After looking at this type of entry or similar ones from dozens of other programs, the relationships here seem obvious. However, the patron could not figure out why the second, to him, unrelated family on the right had suddenly appeared. He did not see the surname connection between the wife on the left and her father on the right and further, missed that the wife was listed as a child. It actually took me several minutes of explanation before he got the idea of what was being shown.
This incident was not unique. It occurs frequently as people view our "standard" forms for representing families. I see the same issues with even more frequency when I try to explain the relationships in FamilySearch.org's Descendancy View.
In thinking about this type of situation, I believe that it comes from emphasis on the individual. We look for names and forget family relationships. In fact, the view shown above does more than that. It obscures interfamily relationships and their relationship to additional generations. Genealogy is not a process of filling in so many blanks in a form.
If you have ever watched a young child try to do a jigsaw puzzle, you will see what I mean. Until the child reaches a certain point in their development, they will pick up random pieces from the pile and try to fit them into any available space in the puzzle. In other words, they do not grasp the overall picture of the puzzle and the fail to see the relationship between adding the pieces and completing the picture. This is exactly the problem experienced by the patron yesterday. He failed to see the pictured formed by the members of the families shown and was trying to fit in random pieces.
This happens all too frequently with online family trees. Yesterday, I also found one of my direct line ancestors on the FamilySearch.org Family Tree had acquired three new children. This turned out to be exactly the same issue of finding pieces and trying to fit them in without looking at the whole picture. In this case, the three children came from a family with a father who had a name similar to my ancestor and a wife with the same name as my ancestor's wife. Coincidently, both the husband and wife were born in the same places as my ancestors. But the source records and the entries showed that my ancestors had married in Utah and their first child was born in St. George, Washington, Utah. There was a U.S. Census Record for 1880 showing the new family with a one year old baby in St. George. Notwithstanding this record, the children were added to the family showing their birth places in Massachusetts from another 1880 U.S. Census record where the one year old baby did not appear. It took me a few minutes to figure out what was going on, but I soon deleted the relationship of the three extra Massachusetts children.

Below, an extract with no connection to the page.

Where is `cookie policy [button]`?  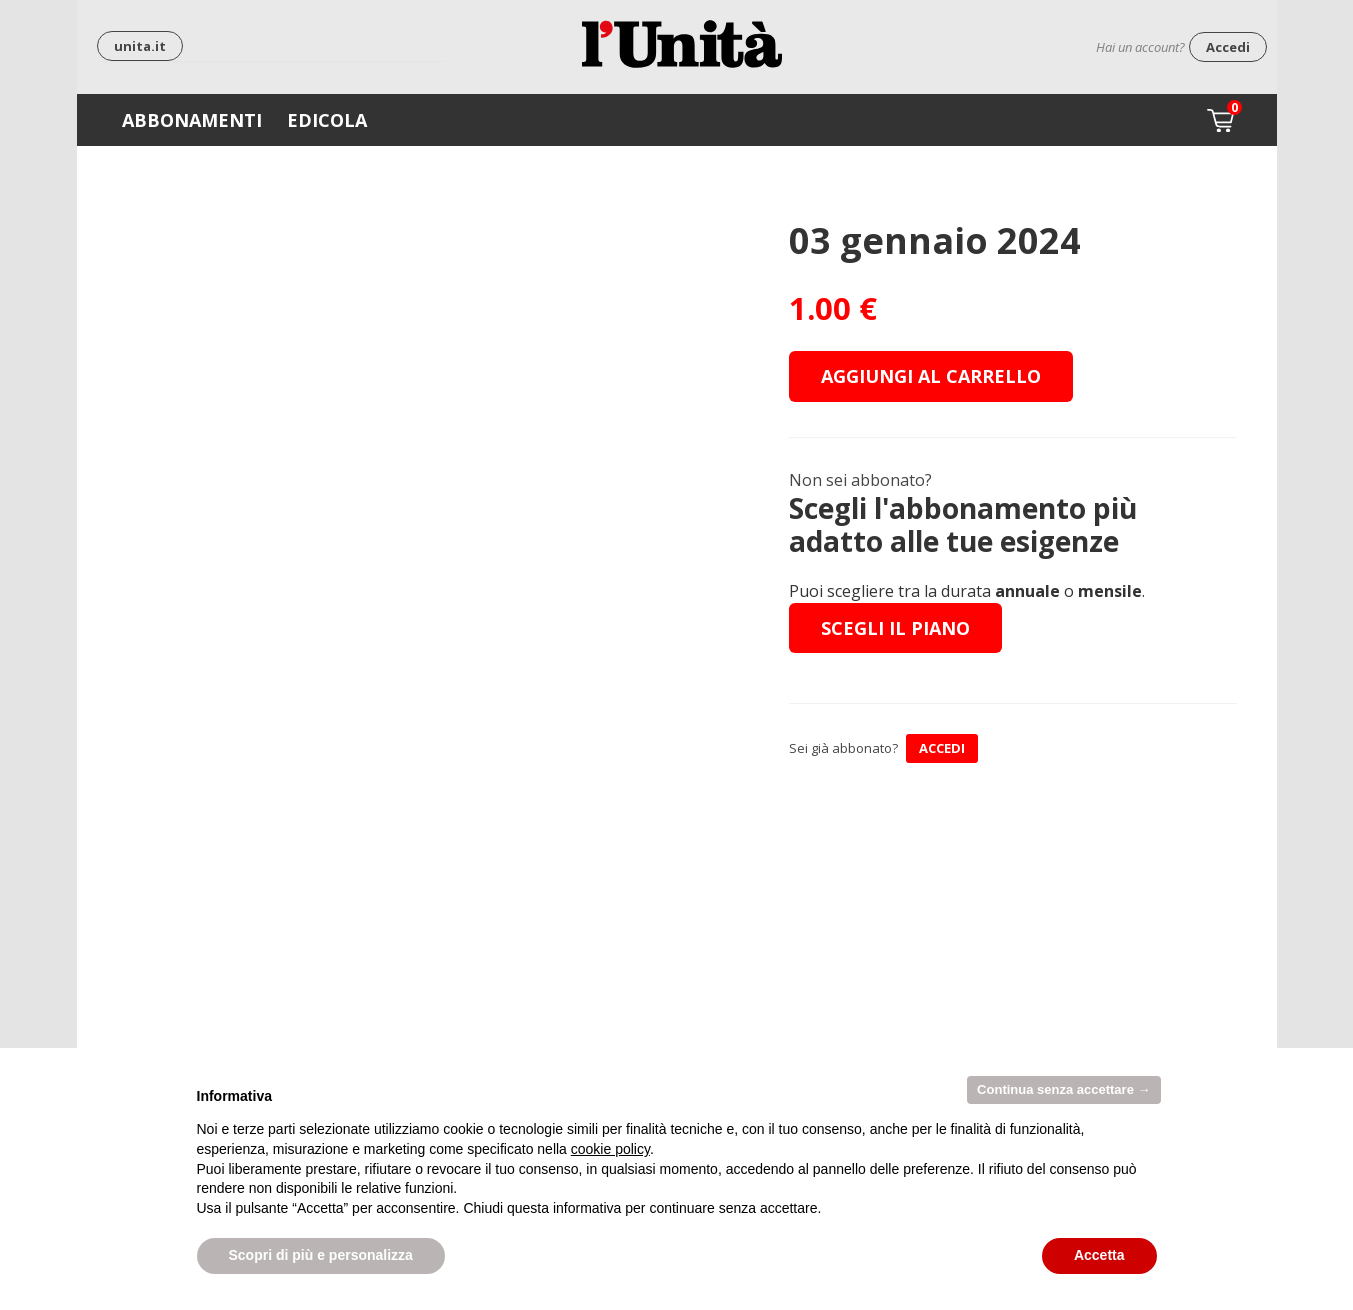 cookie policy [button] is located at coordinates (610, 1149).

This incident is repeated over and over again in the Family Tree and other programs. It would be easy to become overly frustrated with this jungle of poor choices out there, but the causes of this type of seemingly random behavior is inherent in the structure of the programs and forms we use for recording genealogical information. There is nothing in the Family Tree program, or any other program that I am aware of, that would point out the discrepancy between a young family in St. George, Utah and adding three children born in Massachusetts in the 1880s, at a time when traveling between St. George and anywhere in Massachusetts could take an extraordinary effort. At the time, the only way to get across the 300 miles from St. George to Salt Lake City, Utah and a connection to the railroad was by horse or ox-drawn wagon.
But even brushing aside historic transportation issues, the real failure here is looking at names, dates and places without considering the consequences to the family. I only have to go back two more generation on this same Parkinson line to see blatant examples of this problem of focusing on individuals and forgetting the family. Here is another example.
Apparently so far, no one has look at this "family." They have focused on putting the pieces without seeing the picture at all. Do you see what I am talking about? Maybe the marriage date is a typographical error, but the fact that it has been entered and no correction made is an indication of this common malady of looking at the whole picture with the level of a young child doing a jigsaw puzzle.
As the tools for analyzing the Family Tree have become more sophisticated, this type of problem is being demonstrated with more frequency. In this case the date is a typo and it took me only few seconds to correct. Now are we acting like children trying to force the wrong piece into the puzzle?